Plus d’un an après l’entrée en vigueur du CETA, quels sont les effets constatés ?

En réduisant les droits de douane réciproques de 98 % et en levant certaines contraintes, il a véritablement dopé les exportations vers le Canada. Sur Paris, elles se sont accrues de 100 % entre septembre 2017, date d’entrée en vigueur, et septembre 2018.

En novembre 2018, vous avez lancé le Club OEA d’Île-de-France. Qu’en attendez-vous ?

Nous l’avons conçu comme un outil pédagogique et de dialogue, organisé en ateliers pratiques illustrés par des témoignages d’entreprises, qui permet aux opérateurs certifiés, d’échanger les bonnes pratiques, d’évoquer les difficultés rencontrées, de renforcer leur réseau et de faire remonter les informations du terrain pour améliorer les prestations.

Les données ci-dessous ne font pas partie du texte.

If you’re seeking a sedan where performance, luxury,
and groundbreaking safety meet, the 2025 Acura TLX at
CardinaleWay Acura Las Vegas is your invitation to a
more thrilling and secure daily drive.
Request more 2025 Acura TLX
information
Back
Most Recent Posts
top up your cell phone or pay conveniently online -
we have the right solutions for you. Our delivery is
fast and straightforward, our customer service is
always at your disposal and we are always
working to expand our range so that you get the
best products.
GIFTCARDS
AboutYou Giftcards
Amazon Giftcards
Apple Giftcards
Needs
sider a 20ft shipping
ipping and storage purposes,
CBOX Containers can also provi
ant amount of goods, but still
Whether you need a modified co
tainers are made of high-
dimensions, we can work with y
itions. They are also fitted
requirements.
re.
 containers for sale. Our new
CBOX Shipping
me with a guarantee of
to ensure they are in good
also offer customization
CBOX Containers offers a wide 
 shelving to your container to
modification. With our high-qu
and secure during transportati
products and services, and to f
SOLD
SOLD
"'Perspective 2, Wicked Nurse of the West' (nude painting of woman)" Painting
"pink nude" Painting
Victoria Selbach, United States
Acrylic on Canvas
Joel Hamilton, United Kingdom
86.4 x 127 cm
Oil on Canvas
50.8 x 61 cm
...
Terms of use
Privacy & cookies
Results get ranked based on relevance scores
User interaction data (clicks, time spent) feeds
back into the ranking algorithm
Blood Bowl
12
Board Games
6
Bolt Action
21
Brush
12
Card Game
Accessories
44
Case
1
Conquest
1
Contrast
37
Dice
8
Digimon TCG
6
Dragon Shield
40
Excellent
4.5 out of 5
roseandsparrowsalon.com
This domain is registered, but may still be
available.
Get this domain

Le moyen d’humaniser leurs relations avec la douane et de susciter de nouvelles vocations. Nous invitons régulièrement une sélection d’entreprises pour leur faire découvrir les avantages liés au statut d’OEA, et dès avril prochain, nous donnerons à ce club une nouvelle dimension en développant des réunions thématiques très pragmatiques associant les OEA du secteur de Roissy.

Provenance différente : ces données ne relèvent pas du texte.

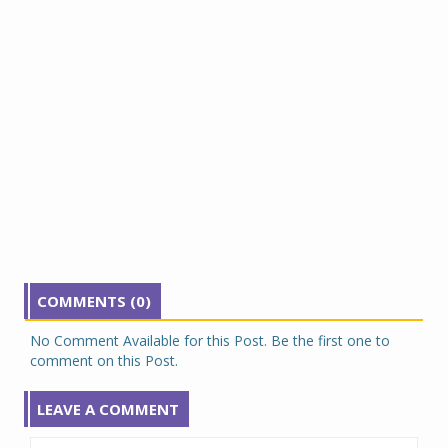
COMMENTS (0)
No Comment Available for this Post. Be the first one to
comment on this Post.
LEAVE A COMMENT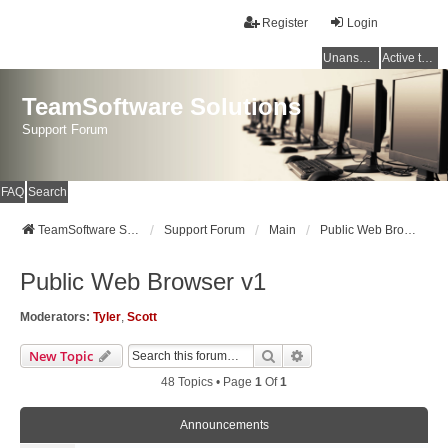
Register
Login
Unanswered topics
Active topics
TeamSoftware Solutions
Support Forum
FAQ
Search
TeamSoftware Solutions
Support Forum
Main
Public Web Browser v1
Public Web Browser v1
Moderators:
Tyler
,
Scott
Search
Advanced Search
New Topic
48 Topics • Page
1
Of
1
Announcements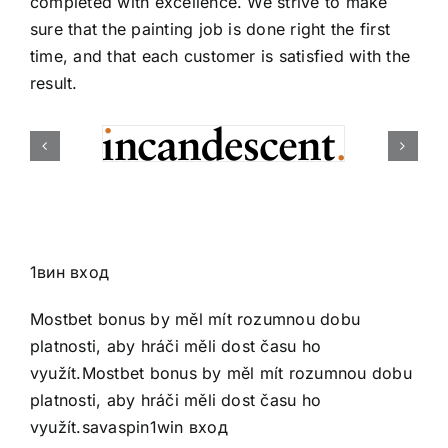
completed with excellence. We strive to make
sure that the painting job is done right the first
time, and that each customer is satisfied with the
result.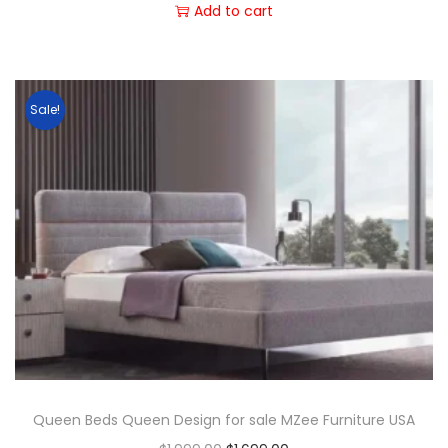
Add to cart
Sale!
Queen Beds Queen Design for sale MZee Furniture USA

Les entreprises franciliennes vous semblent-elles suffisamment préparées pour faire face à l’entrée en vigueur du Brexit ? 

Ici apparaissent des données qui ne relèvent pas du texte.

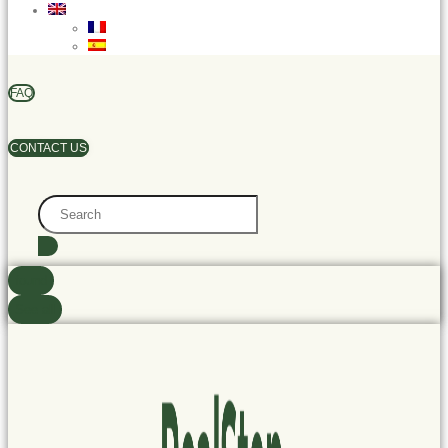
FAQ
CONTACT US
Search
...
found
See all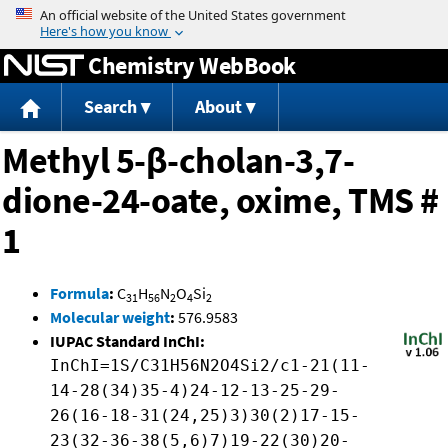
Jump to content
Chemistry WebBook
Search
About
Methyl 5-β-cholan-3,7-
dione-24-oate, oxime, TMS #
1
Formula
:
C
H
N
O
Si
31
56
2
4
2
Molecular weight
:
576.9583
IUPAC Standard InChI:
InChI=1S/C31H56N2O4Si2/c1-21(11-
14-28(34)35-4)24-12-13-25-29-
26(16-18-31(24,25)3)30(2)17-15-
23(32-36-38(5,6)7)19-22(30)20-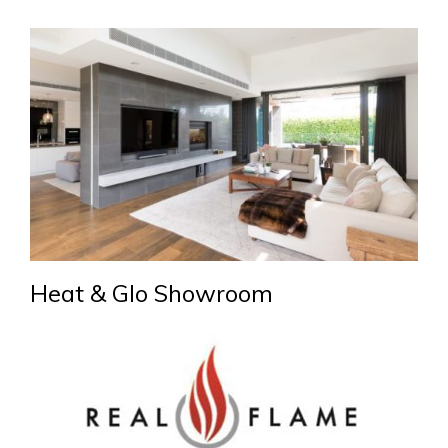
Heat & Glo Showroom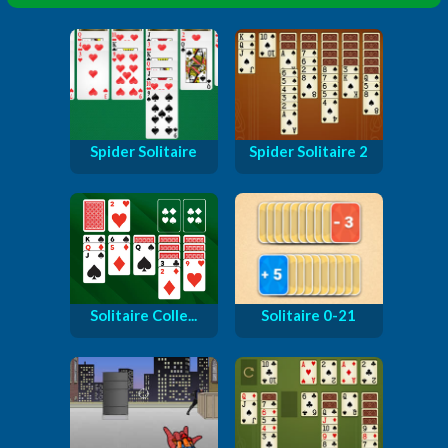
Spider Solitaire
Spider Solitaire 2
Solitaire Colle...
Solitaire 0-21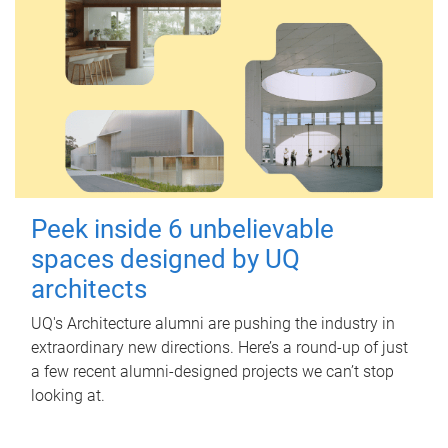
Peek inside 6 unbelievable
spaces designed by UQ
architects
UQ's Architecture alumni are pushing the industry in
extraordinary new directions. Here’s a round-up of just
a few recent alumni-designed projects we can’t stop
looking at.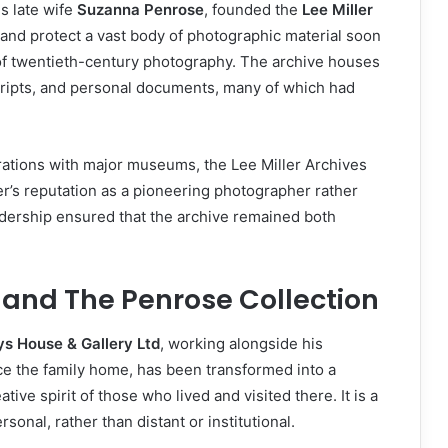
is late wife
Suzanna Penrose
, founded the
Lee Miller
 and protect a vast body of photographic material soon
of twentieth-century photography. The archive houses
cripts, and personal documents, many of which had
orations with major museums, the Lee Miller Archives
ller’s reputation as a pioneering photographer rather
adership ensured that the archive remained both
 and The Penrose Collection
ys House & Gallery Ltd
, working alongside his
ce the family home, has been transformed into a
ive spirit of those who lived and visited there. It is a
onal, rather than distant or institutional.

Jusqu’à Noël dernier, elles étaient très attentistes. Le premier vote du parlement britannique rejetant le projet d’accord avec l’UE, a fait l’effet d’un électrochoc. Depuis, nous avons enregistré de fortes demandes relatives à la représentation en douane. Le plus important est qu’elles évaluent leur taux d’exposition au Brexit et qu’elles prennent contact avec nos services qui les aideront à mieux appréhender les nouvelles dispositions du commerce avec la Grande-Bretagne. Les entreprises doivent identifier clairement les flux physiques de documents financiers qu’elles ont avec le pays et s’enregistrer auprès de la douane.